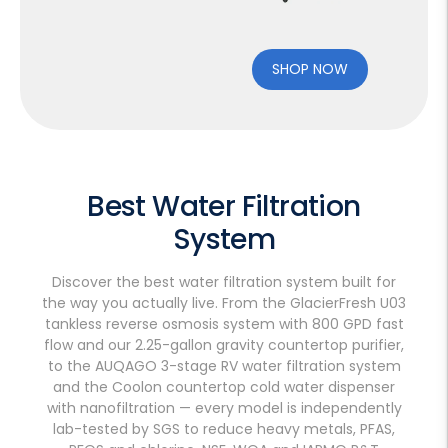
SHOP NOW
Best Water Filtration
System
Discover the best water filtration system built for
the way you actually live. From the GlacierFresh U03
tankless reverse osmosis system with 800 GPD fast
flow and our 2.25-gallon gravity countertop purifier,
to the AUQAGO 3-stage RV water filtration system
and the Coolon countertop cold water dispenser
with nanofiltration — every model is independently
lab-tested by SGS to reduce heavy metals, PFAS,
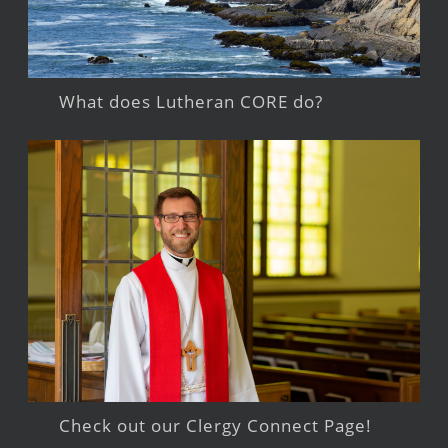
What does Lutheran CORE do?
Check out our Clergy Connect Page!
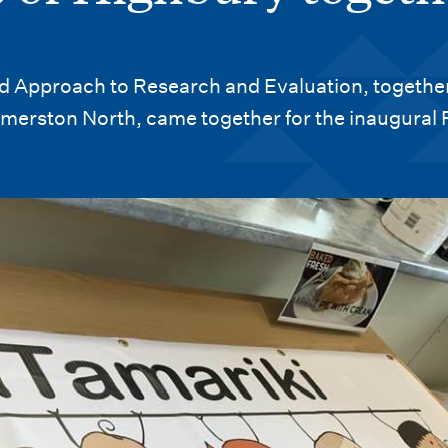
d Approach to Research and Evaluation, together
merston North, came together for the inaugural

# # # #

### Problem to work on:
Retype only the lines above from the one with "flow and our" through the last, both ends included, keeping every picture out of the copy.

### Exercise result:
flow and our 2.25-gallon gravity countertop purifier,
to the AUQAGO 3-stage RV water filtration system
and the Coolon countertop cold water dispenser
with nanofiltration — every model is independently
lab-tested by SGS to reduce heavy metals, PFAS,
What does Lutheran CORE do?
Check out our Clergy Connect Page!
d Approach to Research and Evaluation, together
merston North, came together for the inaugural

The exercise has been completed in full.